My request for an explanation of the Parliament's decision to send Margo MacDonald's End of Life Assistance Bill to an ad hoc committee has been fully explained in the press today.
Possibly the best account is in the Caledonian Mercury. It would appear it's a ploy from unionists parties to derail the SNP's Referendum Bill.
Under Holyrood rules, each party gets the chance, in turn, to chair an ad hoc committee. Before the business bureau's decision to send Margo's Bill to one of these committees, the libdems were to provide the convener of an ad hoc committee overseeing a minor bill on Scottish charity law reform and the Nationalists would have had the convenership of the ad hoc Referendum Bill committee.
But now, because the Assisted Dying Bill will come first in the queue, the libdems will chair that ad hoc committee, leaving the SNP, who are next in line, chairing the Charity Bill committee and a Labour MSP chairing the Referendum Bill committee.
It means that a Unionist party convener will have the casting vote on the committee and will be able, along with the committee clerk, to set the timetable of meetings. Crucially, he or she will also have the biggest say in deciding on the amount of consideration the committee should give to the Bill.
That means that the committee, with a Unionist party majority, could decide to curtail committee debate and send the Bill to Parliament at an early stage, where, because of the Unionist majority among MSPs, it is certain to be voted down within weeks. It has been widely thought that Mr Salmond wanted to keep the Referendum Bill alive for as long as possible and certainly until the General Election campaign got underway.
The wrangle has led to unprecedented divisions in the business bureau which became public when a spokesman for Bruce Crawford, the SNP's Minister for Parliament, said: "This decision (on the Assisted Dying Bill) was the wrong decision.
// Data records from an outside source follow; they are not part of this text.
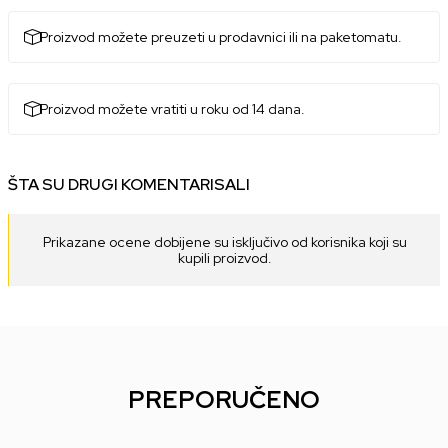
Proizvod možete preuzeti u prodavnici ili na paketomatu.
Proizvod možete vratiti u roku od 14 dana.
ŠTA SU DRUGI KOMENTARISALI
Prikazane ocene dobijene su isključivo od korisnika koji su
kupili proizvod.
PREPORUČENO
It sets an unfortunate precedent.
"This Bill deals with matters of conscience and should be dealt with by the normal subject committee."
Margo MacDonald wrote to the Presiding Officer saying she was "surprised and puzzled" by the business bureau's decision on her Bill. She also asked for assurance that the bureau has good reason for this unexpected decision.
"The Bill has become enmeshed in the politics of how and when the government's Referendum Bill would be presented and the convenership of its ad hoc committee decided..."
"If we are to determine such matters as the processing of Bills according to the personal beliefs of business managers, then as a Parliament, I fear we have moved too far from the words on the Parliament's mace for us to claim to speak for all of the people who trust us to govern fairly and transparently."
Margo's Bill deserves to be considered by the Health Committee, not because ex-GPs sit on it, but because it's the proper committee to deal with it. They will also be handling proposed legislation concerning palliative care and the two subjects are very much inter-related. This is an important Bill and very obviously falls under the health remit. It requires wide debate.